History

United Kingdom
- Builder: Nicol Reid, Aberdeen
- Launched: 19 March 1825
- Fate: Last listed in 1839

General characteristics
- Tons burthen: 24879⁄94, or 249 (bm)
- Length: 90 ft 4 in (27.5 m)
- Beam: 25 ft 3 in (7.7 m)
- Sail plan: Snow

= Fairfield (1825 ship) =

Fairfield was launched in Aberdeen in 1825 and sailed to Australia and the West Indies. She was last listed in 1839.

==Career==
Fairfield first entered Lloyd's Register (LR) in 1825.

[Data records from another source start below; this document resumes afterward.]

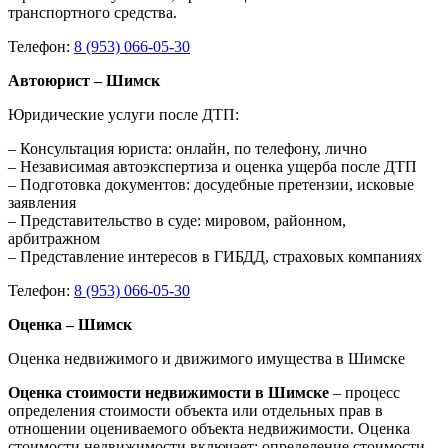
транспортного средства.
Телефон:
8 (953) 066-05-30
Автоюрист – Шимск
Юридические услуги после ДТП:
– Консультация юриста: онлайн, по телефону, лично
– Независимая автоэкспертиза и оценка ущерба после ДТП
– Подготовка документов: досудебные претензии, исковые
заявления
– Представительство в суде: мировом, районном,
арбитражном
– Представление интересов в ГИБДД, страховых компаниях
Телефон:
8 (953) 066-05-30
Оценка – Шимск
Оценка недвижимого и движимого имущества в Шимске
Оценка стоимости недвижимости в Шимске
– процесс
определения стоимости объекта или отдельных прав в
отношении оцениваемого объекта недвижимости. Оценка
стоимости недвижимости включает: определение стоимости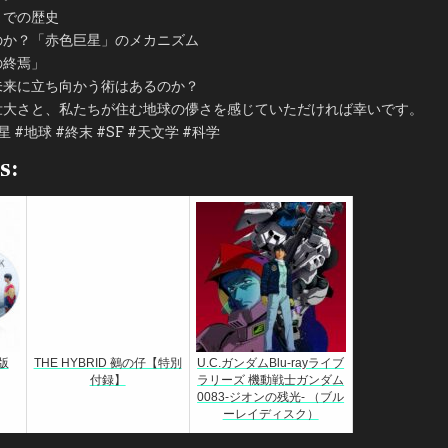
までの歴史
のか？「赤色巨星」のメカニズム
の終焉」
未来に立ち向かう術はあるのか？
壮大さと、私たちが住む地球の儚さを感じていただければ幸いです。
 #地球 #終末 #SF #天文学 #科学
s:
版
THE HYBRID 鵺の仔【特別
U.C.ガンダムBlu-rayライブ
付録】
ラリーズ 機動戦士ガンダム
0083-ジオンの残光- （ブル
ーレイディスク）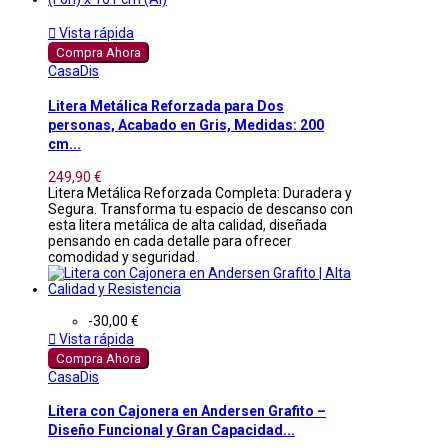

Vista rápida
Compra Ahora
CasaDis
Litera Metálica Reforzada para Dos
personas, Acabado en Gris, Medidas: 200
cm...
249,90 €
Litera Metálica Reforzada Completa: Duradera y
Segura. Transforma tu espacio de descanso con
esta litera metálica de alta calidad, diseñada
pensando en cada detalle para ofrecer
comodidad y seguridad.
-30,00 €

Vista rápida
Compra Ahora
CasaDis
Litera con Cajonera en Andersen Grafito –
Diseño Funcional y Gran Capacidad...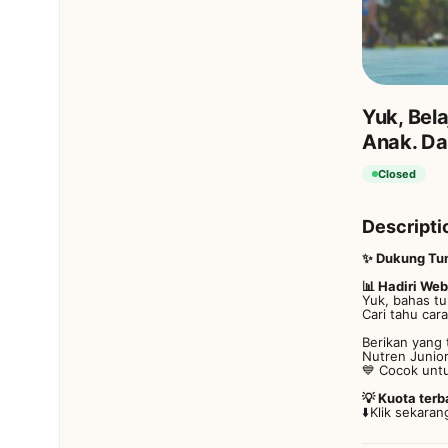
Yuk, Bel
Anak. Da
Closed
Descripti
✨ Dukung Tum
📊 Hadiri Web
Yuk, bahas t
Cari tahu car
Berikan yang 
Nutren Juni
💙 Cocok unt
💡 Kuota ter
⬇️Klik sekara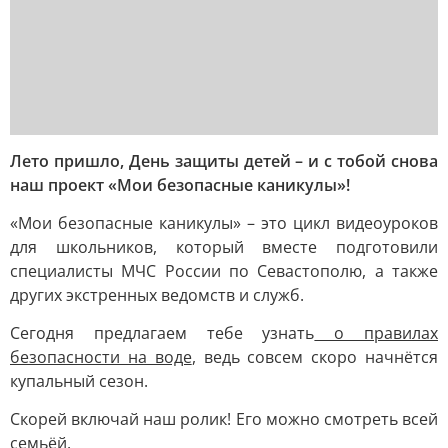
Лето пришло, День защиты детей – и с тобой снова
наш проект «Мои безопасные каникулы»!
«Мои безопасные каникулы» – это цикл видеоуроков
для школьников, который вместе подготовили
специалисты МЧС России по Севастополю, а также
других экстренных ведомств и служб.
Сегодня предлагаем тебе узнать
о правилах
безопасности на воде
, ведь совсем скоро начнётся
купальный сезон.
Скорей включай наш ролик! Его можно смотреть всей
семьёй.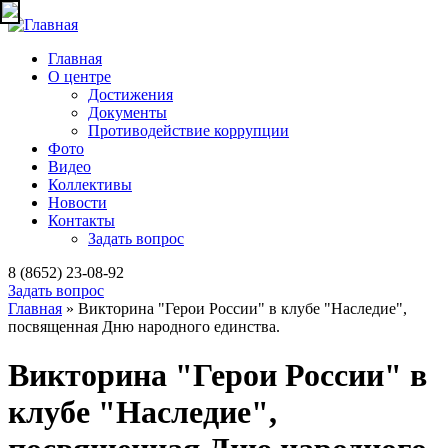
Jump to navigation
Главная
О центре
Достижения
Документы
Противодействие коррупции
Фото
Видео
Коллективы
Новости
Контакты
Задать вопрос
8 (8652) 23-08-92
Задать вопрос
Главная
» Викторина "Герои России" в клубе "Наследие",
посвященная Дню народного единства.
Вы здесь
Викторина "Герои России" в
клубе "Наследие",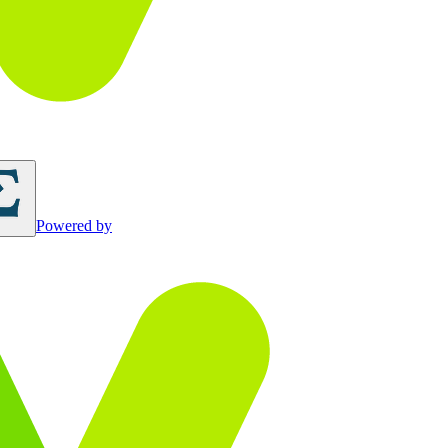
Powered by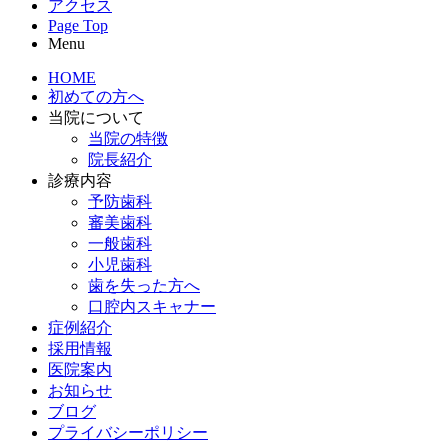
アクセス
Page Top
Menu
HOME
初めての方へ
当院について
当院の特徴
院長紹介
診療内容
予防歯科
審美歯科
一般歯科
小児歯科
歯を失った方へ
口腔内スキャナー
症例紹介
採用情報
医院案内
お知らせ
ブログ
プライバシーポリシー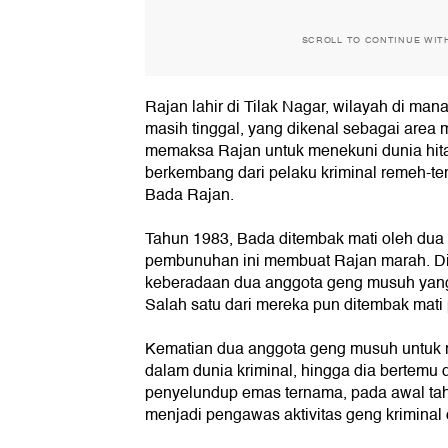
SCROLL TO CONTINUE WIT
Rajan lahir di Tilak Nagar, wilayah di man
masih tinggal, yang dikenal sebagai area m
memaksa Rajan untuk menekuni dunia hit
berkembang dari pelaku kriminal remeh-t
Bada Rajan.
Tahun 1983, Bada ditembak mati oleh du
pembunuhan ini membuat Rajan marah. Di
keberadaan dua anggota geng musuh ya
Salah satu dari mereka pun ditembak mati p
Kematian dua anggota geng musuh untuk
dalam dunia kriminal, hingga dia bertem
penyelundup emas ternama, pada awal tah
menjadi pengawas aktivitas geng kriminal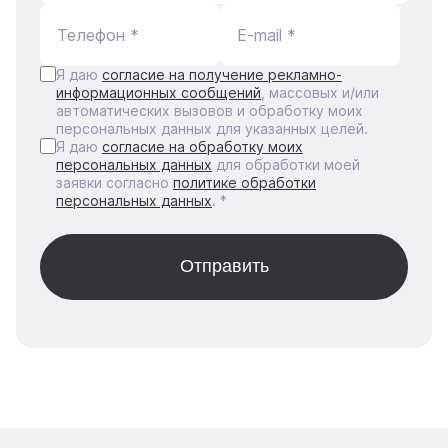
Телефон *
E-mail *
Я даю
согласие на получение рекламно-
информационных сообщений
, массовых и/или
автоматических вызовов и обработку моих
персональных данных для указанных целей.
Я даю
согласие на обработку моих
персональных данных
для обработки моей
заявки согласно
политике обработки
персональных данных
. *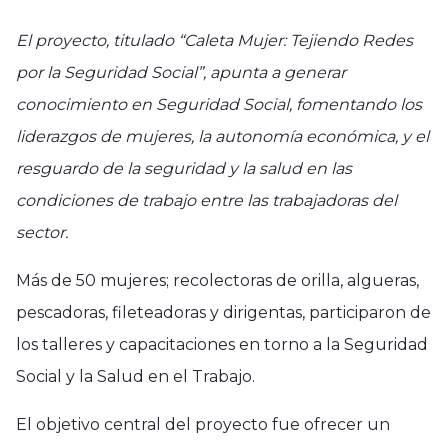
El proyecto, titulado “Caleta Mujer: Tejiendo Redes
por la Seguridad Social”, apunta a generar
conocimiento en Seguridad Social, fomentando los
liderazgos de mujeres, la autonomía económica, y el
resguardo de la seguridad y la salud en las
condiciones de trabajo entre las trabajadoras del
sector.
Más de 50 mujeres; recolectoras de orilla, algueras,
pescadoras, fileteadoras y dirigentas, participaron de
los talleres y capacitaciones en torno a la Seguridad
Social y la Salud en el Trabajo.
El objetivo central del proyecto fue ofrecer un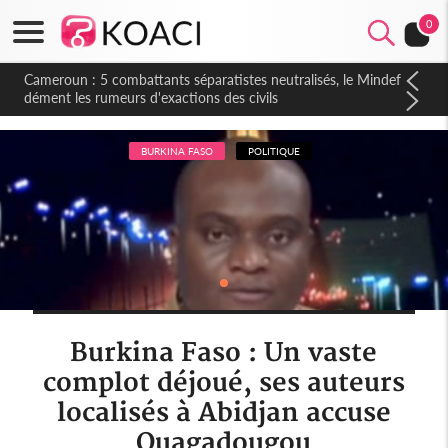
0
Cameroun : 5 combattants séparatistes neutralisés, le Mindef
dément les rumeurs d'exactions des civils
BURKINA FASO
POLITIQUE
Burkina Faso : Un vaste
complot déjoué, ses auteurs
localisés à Abidjan accuse
Ouagadougou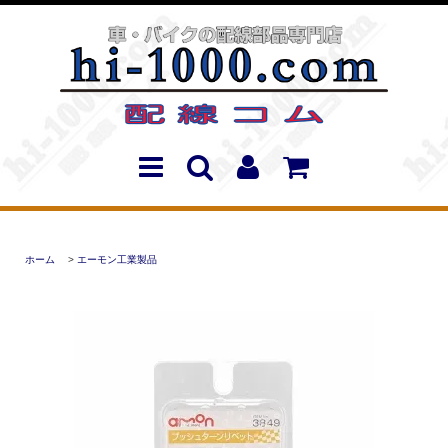
ホーム
>
エーモン工業製品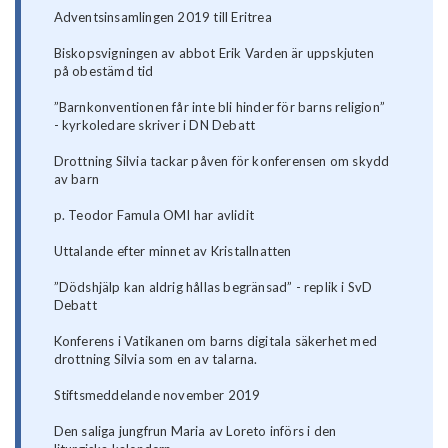
Adventsinsamlingen 2019 till Eritrea
Biskopsvigningen av abbot Erik Varden är uppskjuten
på obestämd tid
”Barnkonventionen får inte bli hinder för barns religion”
- kyrkoledare skriver i DN Debatt
Drottning Silvia tackar påven för konferensen om skydd
av barn
p. Teodor Famula OMI har avlidit
Uttalande efter minnet av Kristallnatten
”Dödshjälp kan aldrig hållas begränsad” - replik i SvD
Debatt
Konferens i Vatikanen om barns digitala säkerhet med
drottning Silvia som en av talarna.
Stiftsmeddelande november 2019
Den saliga jungfrun Maria av Loreto införs i den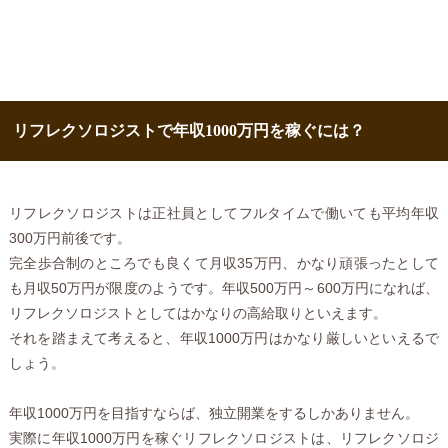
リフレクソロジストで年収1000万円を稼ぐには？
リフレクソロジストは正社員としてフルタイムで働いても平均年収
300万円前後です。
完全歩合制のところでも良くて月収35万円、かなり頑張ったとして
も月収50万円が限度のようです。年収500万円～600万円になれば、
リフレクソロジストとしてはかなりの高給取りといえます。
それを踏まえて考えると、年収1000万円はかなり厳しいといえるで
しょう。
年収1000万円を目指すならば、独立開業をするしかありません。
実際に年収1000万円を稼ぐリフレクソロジストは、リフレクソロジ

| Year | Master | Owner | Trade |
|---|---|---|---|
| 1826 | James Wark | John Lumsden | London–New South Wales |
| 1827 | James Wark John Morrice | John Lumsden | London–Van Dieman's Land |
| 1828 | John Morrice James Booth | John Lumsden | Liverpool-St Thomas |
| 1829 | P.Booth | John Lumsden | Liverpool-New South Wales |

 sailed from Sydney on 12 April 1829, bound for Batavia. she reached the Torres Straits on 5 May, and the next day wrecked on a reef. The crew survived on her quarterdeck for three days before they were able to launch her boats. They then sailed to Murray Island, where they found Fairfield, Both, master, which rescued them.

| Year | Master | Owner | Trade |
|---|---|---|---|
| 1831 | P.Booth Norie | John Lumsden | Liverpool-New South Wales |
| 1833 | James Norie | John Lumsden | Liverpool-New South Wales |
| 1834 | F Glendenning | Glendenning | London–Jamaica |

In 1834 a new owner changed Fairfields registry to London. He also sailed her as a West Indiaman.